I can no longer count on one hand the number of close friends who have ended up in Emergency at the hands of their male partners.
(And before someone gets all butthurt and says that domestic violence isn’t just a man on woman crime, I KNOW. But the comparison is ridiculous. Less than 1% of Australian men will suffer domestic violence. The number for women is thought to be at least 30%, with some studies saying it might be closer to 40%. In this country, a woman dies every week at the hands of a former or current partner. So don’t fucking start with me.)
Alex’s phone started ringing sometime after two am. I vaguely heard it, but I definitely remember being smacked in the arm and Alex saying, “Get up. We gotta go, right now.”
So our friend was sitting in Emergency because her partner, who we know, we’ve spent a lot of time with and would never have thought capable of such a thing, came home drunk and beat the ever loving shit out of her. As in, I barely recognised her. Eye completely swollen shut, bruised everywhere, broken nose, split lip, fractured jaw. We both cried, just seeing her.
The night was long. We waited through x-rays and CAT scans, waited as they decided whether they’d need to wire her jaw back together (thankfully not), and sat with her as the social worker came and sat down. She could barely talk, but she could nod, and she could write.
This wasn’t even the first time he’d put his hands on her. Fucking hell. She’d been hiding it, obviously. I’m not here to explain what makes a woman stay in an abusive relationship. I just want to tell you this:
IF YOU ARE IN A RELATIONSHIP WHERE YOUR PARTNER PHYSICALLY THREATENS OR HARMS YOU, THAT IS NOT A LOVING RELATIONSHIP AND IT IS NOT FUCKING OKAY.
Goddammit. GodFUCKINGdammit. And it is not her fault, even though she thought it might be. And it didn’t matter what fucking invisible sin she’d committed, because he should NOT have put his hands on her like that. And I really, really hate that this is what it took for her to finally leave. It took broken bones and concussion and discussions about damage to her eyesight (it’s possible, have to wait til the swelling goes down). I hate that she felt like there was nothing she could do.

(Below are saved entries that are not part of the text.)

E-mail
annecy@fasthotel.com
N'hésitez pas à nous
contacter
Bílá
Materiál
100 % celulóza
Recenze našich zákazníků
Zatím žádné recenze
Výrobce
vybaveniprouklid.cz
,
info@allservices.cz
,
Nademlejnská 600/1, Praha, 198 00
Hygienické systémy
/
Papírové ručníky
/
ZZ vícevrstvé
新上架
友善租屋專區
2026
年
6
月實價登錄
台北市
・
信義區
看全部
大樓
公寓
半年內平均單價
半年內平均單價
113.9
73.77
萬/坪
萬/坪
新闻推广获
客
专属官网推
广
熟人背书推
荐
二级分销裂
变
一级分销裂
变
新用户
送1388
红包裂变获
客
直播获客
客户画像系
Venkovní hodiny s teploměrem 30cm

If you are in a relationship where you fear for your life, please get the fuck out. There are people who can help you. And it is NOT YOUR FAULT. They will not change. It will happen again. And you deserve better than fear.

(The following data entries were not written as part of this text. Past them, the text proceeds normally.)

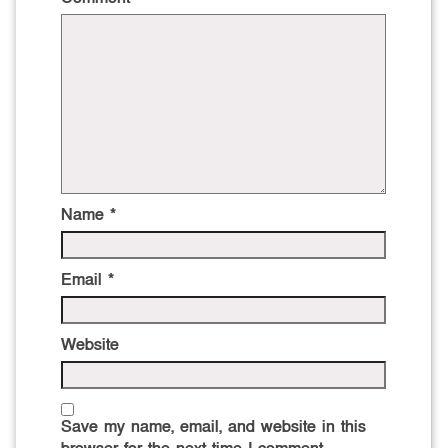
Name
*
Email
*
Website
Save my name, email, and website in this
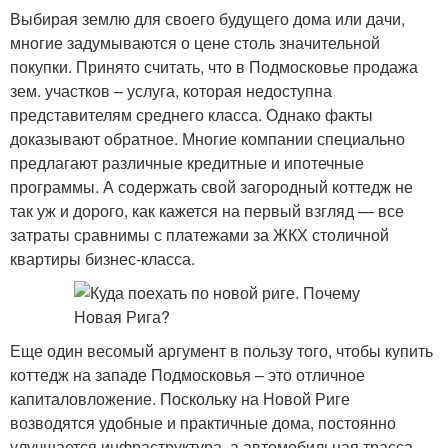
Выбирая землю для своего будущего дома или дачи,
многие задумываются о цене столь значительной
покупки. Принято считать, что в Подмосковье продажа
зем. участков – услуга, которая недоступна
представителям среднего класса. Однако факты
доказывают обратное. Многие компании специально
предлагают различные кредитные и ипотечные
программы. А содержать свой загородный коттедж не
так уж и дорого, как кажется на первый взгляд — все
затраты сравнимы с платежами за ЖКХ столичной
квартиры бизнес-класса.
Еще один весомый аргумент в пользу того, чтобы купить
коттедж на западе Подмосковья – это отличное
капиталовложение. Поскольку на Новой Риге
возводятся удобные и практичные дома, постоянно
улучшается инфраструктура, а автомобильная трасса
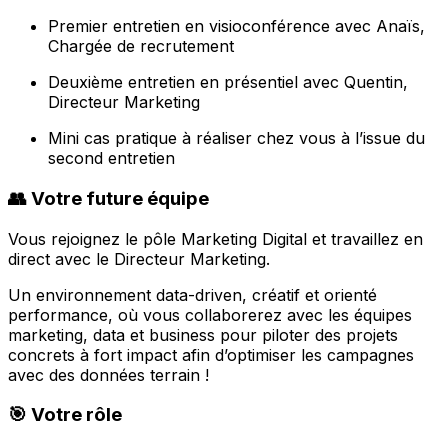
Premier entretien en visioconférence avec Anaïs,
Chargée de recrutement
Deuxième entretien en présentiel avec Quentin,
Directeur Marketing
Mini cas pratique à réaliser chez vous à l’issue du
second entretien
👥 Votre future équipe
Vous rejoignez le pôle Marketing Digital et travaillez en
direct avec le Directeur Marketing.
Un environnement data-driven, créatif et orienté
performance, où vous collaborerez avec les équipes
marketing, data et business pour piloter des projets
concrets à fort impact afin d’optimiser les campagnes
avec des données terrain !
🎯 Votre rôle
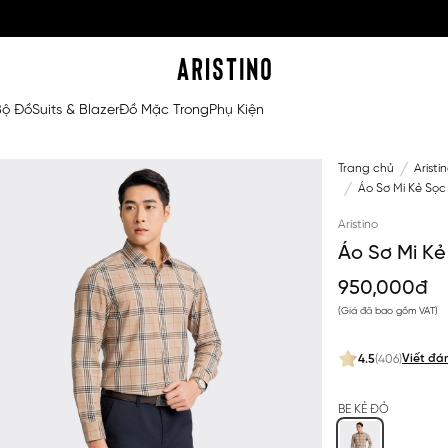
Bộ Đồ
Suits & Blazer
Đồ Mặc Trong
Phụ Kiện
Trang chủ
Aristi
Áo Sơ Mi Kẻ Sọc
Aristino
Áo Sơ Mi Kẻ
950,000đ
(Giá đã bao gồm VAT)
Viết đá
4.5
(406)
BE KẺ ĐỎ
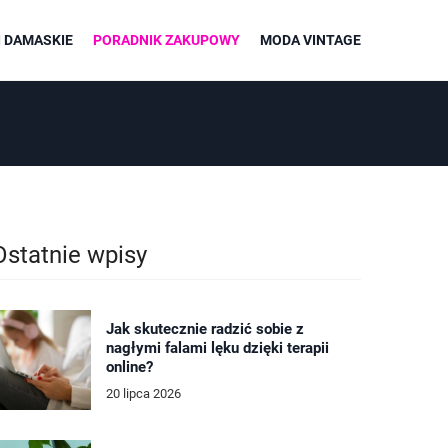
 DAMASKIE
PORADNIK ZAKUPOWY
MODA VINTAGE
Ostatnie wpisy
Jak skutecznie radzić sobie z
nagłymi falami lęku dzięki terapii
online?
20 lipca 2026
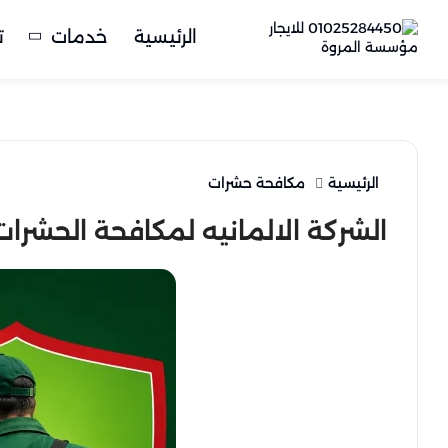
الرئيسية
خدمات
ت
الرئيسية
مكافحة حشرات
الشركة الالمانيه لمكافحة الحشرا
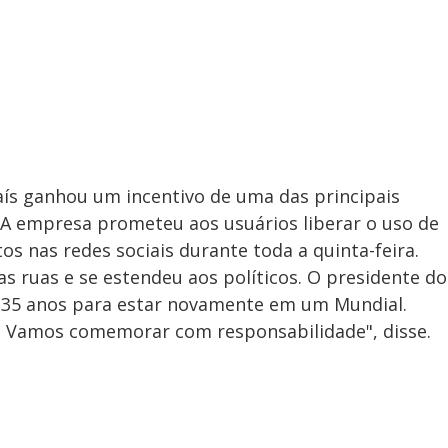
aís ganhou um incentivo de uma das principais
. A empresa prometeu aos usuários liberar o uso de
os nas redes sociais durante toda a quinta-feira.
 ruas e se estendeu aos políticos. O presidente do
35 anos para estar novamente em um Mundial.
a. Vamos comemorar com responsabilidade", disse.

Our friend has moved into one of our spare rooms. I don’t give a fuck how long she stays for. I care that she wakes up crying in the middle of the night. I care that she’s still in so much pain she can’t eat solid food. I care that someone did this to one of my friends. And I fucking care that this makes six of them.
It makes me sick to my stomach.
(If I need to add any other trigger warnings to this, let me know by ask.)